Make a table with a process column to represent each pattern. Write an expression for the number of tiles in the nth figure.

The picture is a column of squares that is 4X6. In each figure its subtracting a square.

We cannot see the figure to tell how large each square is (e.g., 1x1, 2x2?).

To create a table with a process column to represent each pattern and write an expression for the number of tiles in the nth figure, we will first observe the pattern and identify the relationship between the number of figures and the number of tiles.

We are given that the original figure is a column of squares that is 4x6. In each subsequent figure, a square is subtracted.

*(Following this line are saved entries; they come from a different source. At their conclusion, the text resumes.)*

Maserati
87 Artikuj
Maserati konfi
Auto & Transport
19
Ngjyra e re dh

Let's analyze the pattern:
- Figure 1: 4x6 (24 tiles)
- Figure 2: 3x6 (18 tiles)
- Figure 3: 2x6 (12 tiles)
- Figure 4: 1x6 (6 tiles)

Based on this pattern, we can see that each time a figure is subtracted, the number of tiles is decreasing by 6. This suggests that the expression for the number of tiles in the nth figure can be represented as:

Number of Tiles = (6 x 4) - (6 x (n - 1))

Let's construct a table to represent each pattern:
```
----------------------------------------
| Figure (n) | Process | Number of Tiles |
----------------------------------------
| 1 | 4x6 | 24 |
| 2 | 3x6 (subtract 1) | 18 |
| 3 | 2x6 (subtract 2) | 12 |
| 4 | 1x6 (subtract 3) | 6 |
----------------------------------------
```

This table shows the process and the number of tiles in each figure, demonstrating the decreasing pattern as described.

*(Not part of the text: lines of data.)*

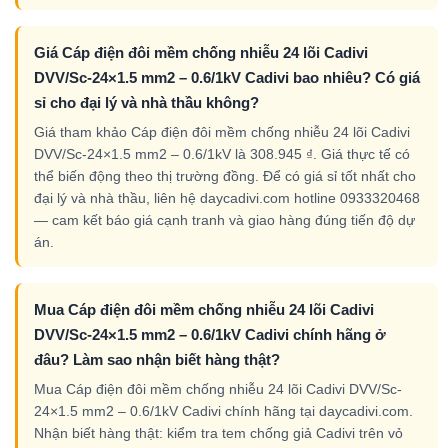
Giá Cáp điện đôi mềm chống nhiễu 24 lõi Cadivi
DVV/Sc-24×1.5 mm2 – 0.6/1kV Cadivi bao nhiêu? Có giá
sỉ cho đại lý và nhà thầu không?
Giá tham khảo Cáp điện đôi mềm chống nhiễu 24 lõi Cadivi
DVV/Sc-24×1.5 mm2 – 0.6/1kV là 308.945 ₫. Giá thực tế có
thể biến động theo thị trường đồng. Để có giá sỉ tốt nhất cho
đại lý và nhà thầu, liên hệ daycadivi.com hotline 0933320468
— cam kết báo giá cạnh tranh và giao hàng đúng tiến độ dự
án.
Mua Cáp điện đôi mềm chống nhiễu 24 lõi Cadivi
DVV/Sc-24×1.5 mm2 – 0.6/1kV Cadivi chính hãng ở
đâu? Làm sao nhận biết hàng thật?
Mua Cáp điện đôi mềm chống nhiễu 24 lõi Cadivi DVV/Sc-
24×1.5 mm2 – 0.6/1kV Cadivi chính hãng tại daycadivi.com.
Nhận biết hàng thật: kiểm tra tem chống giả Cadivi trên vỏ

Sure! To create a table with a process column for each pattern and find the expression for the number of tiles in the nth figure, we can follow these steps:

1. Start by analyzing the given information. The picture is a 4x6 column of squares.

2. Determine the pattern for each figure by observing that each subsequent figure subtracts one square.

3. Create a table with three columns: Figure number (n), Process, and Number of tiles.

| Figure number (n) | Process | Number of tiles |
|-------------------|---------|----------------|
| 1 | 4x6 | 24 |
| 2 | 3x5 | 15 |
| 3 | 2x4 | 8 |
| 4 | 1x3 | 3 |
| 5 | 0x2 | 0 |

4. Write the expression for the number of tiles in the nth figure. Based on the pattern observed, the expression is:

Number of tiles = (5 - n) * (7 - n)

This expression considers that the number of tiles will decrease by 1 in both the width and height for each subsequent figure.

Therefore, the number of tiles in the nth figure can be found by evaluating the expression (5 - n) * (7 - n).